Illumination problems generally involve uniformity of rays or intensity, he said. "If we're looking at a spotlight we might be interested in having even intensity over the entire area. Or in the case of irradiance, we might be looking at optimizing power at some locations. So it's very much apples and oranges. We are asking for different figures of merit. We are asking for different criteria that we're going to use to say whether this illumination system is good or bad."

Another common design wrinkle in illumination problems is that the detection system in many cases is the human visual system, which often introduces the subjective criteria of whether or not an illumination pattern is pleasing to the eye. "Imaging usually is driven by technical aspects, but illumination, while driven by technical aspects, a lot of times is also driven by marketing aspects like, What do those taillights on your car look like? What do those headlights look like?" said John Koshel, manager of optical design group at Breault Research Organization (Tucson, AZ).

"When you're designing a system you have to understand what the detector is," Koshel said. "With illumination systems it's typically the human eye. However the eye just detects the radiation and the brain processes it. So you have to worry about how people perceive illumination."

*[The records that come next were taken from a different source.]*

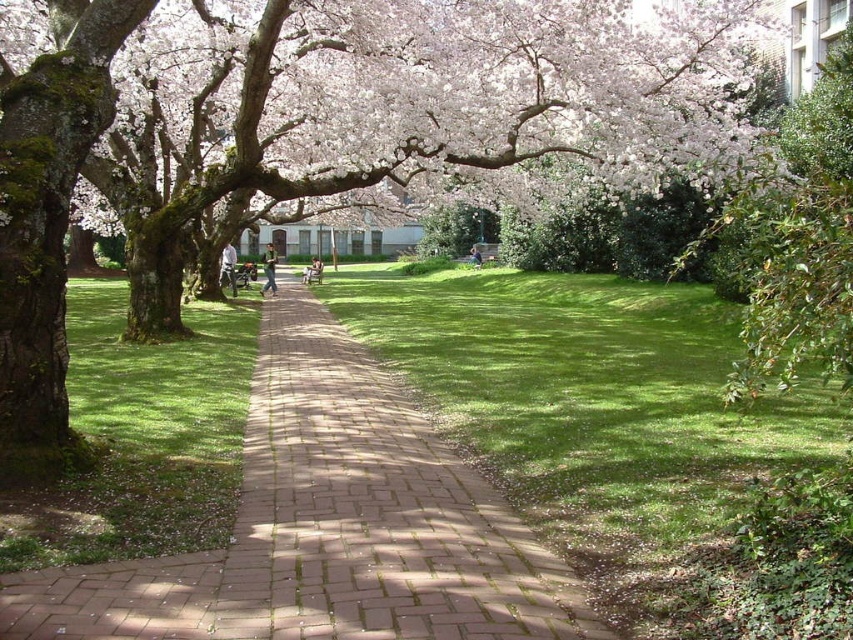 Is green mossy tree at center thinner than white blossoms at upper center?

Indeed, green mossy tree at center has a lesser width compared to white blossoms at upper center.

Can you confirm if green mossy tree at center is positioned below white blossoms at upper center?

Yes.

This screenshot has height=640, width=853. I want to click on green mossy tree at center, so click(302, 125).

The width and height of the screenshot is (853, 640). I want to click on green mossy tree at center, so click(x=302, y=125).

Which is below, green mossy tree at center or green grass at center?

Positioned lower is green grass at center.

Does green mossy tree at center have a smaller size compared to green grass at center?

No, green mossy tree at center is not smaller than green grass at center.

Where is `green mossy tree at center`? The image size is (853, 640). green mossy tree at center is located at coordinates 302,125.

I want to click on green mossy tree at center, so click(x=302, y=125).

Is green grass at center positioned at the back of brick pavement at center?

No, it is not.

Who is higher up, green grass at center or brick pavement at center?

green grass at center is above.

At what (x,y) coordinates should I click in order to perform the action: click on green grass at center. Please return your answer as a coordinate pair (x, y). This screenshot has height=640, width=853. Looking at the image, I should click on (596, 419). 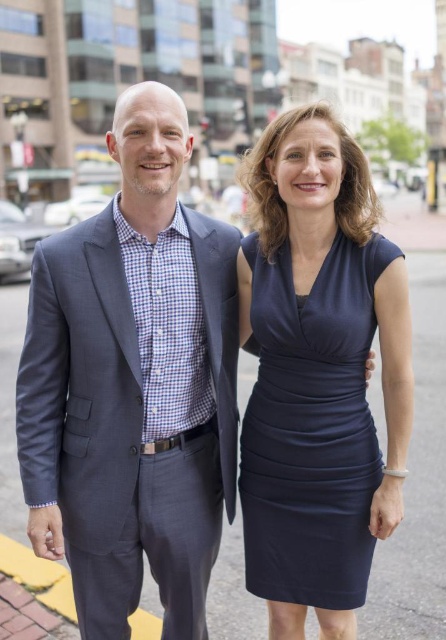 Question: Is dark blue textured suit at left to the right of dark gray asphalt at center from the viewer's perspective?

For example, given both incandescent and fluorescent sources providing similar illumination, people tend to the "warm" lighting and improved color rendering of incandescence. The limitations of the human visual system can simplify design problems also. "We do not respond to very slow variations in illumination so there is no reason to over specify the uniformity of illumination," Koshel said. "If light broadcast on a wall is varying over the whole extent by 50% the human observer will barely see it."

These types of issues are increasing in importance with increasing interest in nonimaging optical design applications that range from bar-code scanners to theatrical lighting and solar simulators, according to Pfisterer. "These aren't classic lens design problems," Pfisterer said. "So we have to do different things now. That is why you're seeing tools like Lighttools (Optical Research Associates), TracePro (Lambda Research; Littleton, MA), ASAP (Breault Research Organization; Tucson, AZ), or our program FRED."

Optimizing illumination design

"What's happening in the industry is that some companies, like Optical Research Associates, are doing some illumination optimization, and we're all very interested to see how successful this is," Pfisterer said. "We don't have any experience with it yet because it's a brand-new tool. But people who don't have that tool are looking for other ways of doing it."

Optimization for imaging design became a standard in the late 1960s, Cassarly said. "You get optimization as part of the imaging design process," he said. "But illumination design has been lagging for many years, primarily because the default method of analyzing illumination systems uses Monte Carlo simulations." The more complex illumination geometries are likely to be specified by a 10-Mbyte CAD file rather than the 15-line lens deck that might specify an imaging system.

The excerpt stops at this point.